--- Problem ---
Copy all the entries below exactly, but not the pictures.

─── Given entries

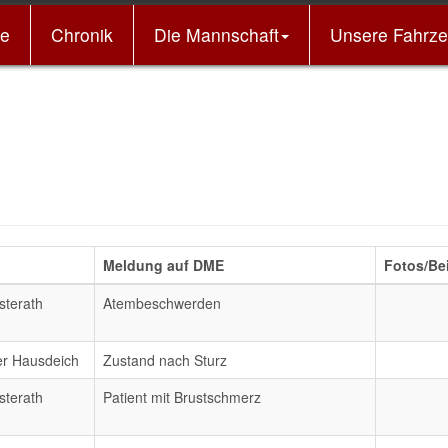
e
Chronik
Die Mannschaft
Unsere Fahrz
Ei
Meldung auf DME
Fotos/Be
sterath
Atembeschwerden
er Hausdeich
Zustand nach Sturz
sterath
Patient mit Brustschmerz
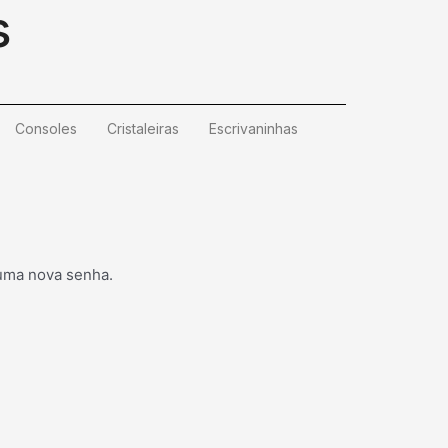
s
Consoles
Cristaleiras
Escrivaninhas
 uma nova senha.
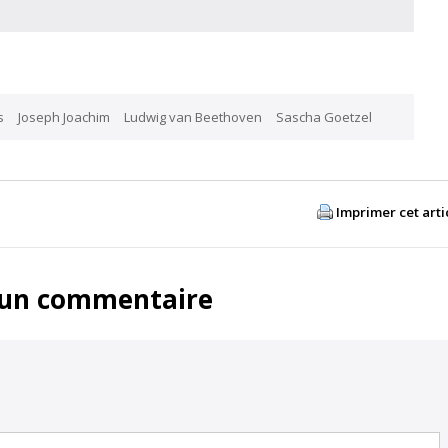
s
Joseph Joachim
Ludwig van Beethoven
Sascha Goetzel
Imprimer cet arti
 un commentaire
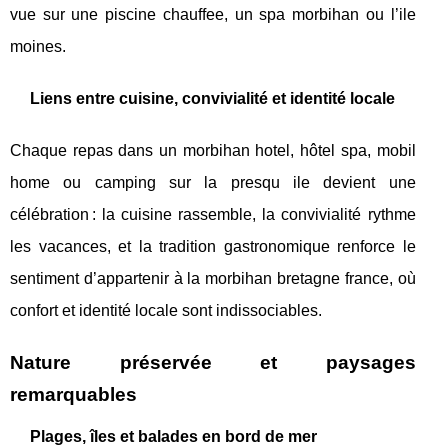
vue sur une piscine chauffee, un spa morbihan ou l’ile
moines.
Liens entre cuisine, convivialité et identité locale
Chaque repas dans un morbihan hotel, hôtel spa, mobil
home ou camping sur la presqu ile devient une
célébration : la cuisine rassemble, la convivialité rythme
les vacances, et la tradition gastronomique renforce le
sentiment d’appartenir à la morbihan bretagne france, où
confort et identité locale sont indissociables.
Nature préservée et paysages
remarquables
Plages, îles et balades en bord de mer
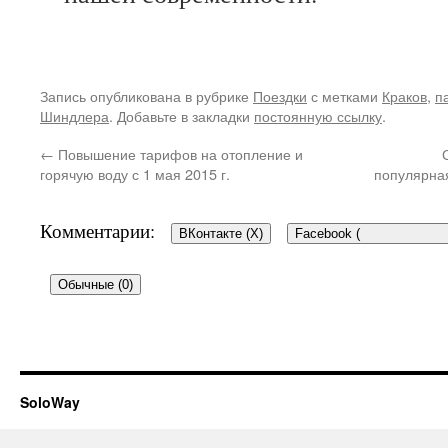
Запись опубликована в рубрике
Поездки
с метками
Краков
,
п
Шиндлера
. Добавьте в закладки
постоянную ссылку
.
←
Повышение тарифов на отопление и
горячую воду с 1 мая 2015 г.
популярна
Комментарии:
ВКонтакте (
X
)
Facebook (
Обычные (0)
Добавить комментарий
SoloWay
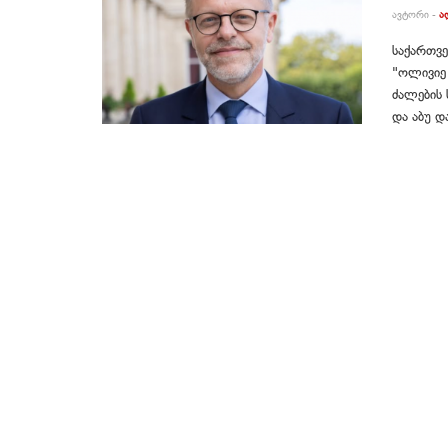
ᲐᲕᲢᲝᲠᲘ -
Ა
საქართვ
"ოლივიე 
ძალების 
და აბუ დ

──────

--- Answer section ---
e
Chronik
Die Mannschaft
Unsere Fahrz
Ei
Meldung auf DME
Fotos/Be
sterath
Atembeschwerden
er Hausdeich
Zustand nach Sturz
sterath
Patient mit Brustschmerz
s
Consoles
Cristaleiras
Escrivaninhas
 uma nova senha.
s
Joseph Joachim
Ludwig van Beethoven
Sascha Goetzel
Imprimer cet arti
 un commentaire
vue sur une piscine chauffee, un spa morbihan ou l’ile
moines.
Liens entre cuisine, convivialité et identité locale
Chaque repas dans un morbihan hotel, hôtel spa, mobil
home ou camping sur la presqu ile devient une
célébration : la cuisine rassemble, la convivialité rythme
les vacances, et la tradition gastronomique renforce le
sentiment d’appartenir à la morbihan bretagne france, où
confort et identité locale sont indissociables.
Nature préservée et paysages
remarquables
Plages, îles et balades en bord de mer
Запись опубликована в рубрике
Поездки
с метками
Краков
,
п
Шиндлера
. Добавьте в закладки
постоянную ссылку
.
←
Повышение тарифов на отопление и
горячую воду с 1 мая 2015 г.
популярна
Комментарии:
ВКонтакте (
X
)
Facebook (
Обычные (0)
Добавить комментарий
SoloWay
ᲐᲕᲢᲝᲠᲘ -
Ა
საქართვ
"ოლივიე 
ძალების 
და აბუ დ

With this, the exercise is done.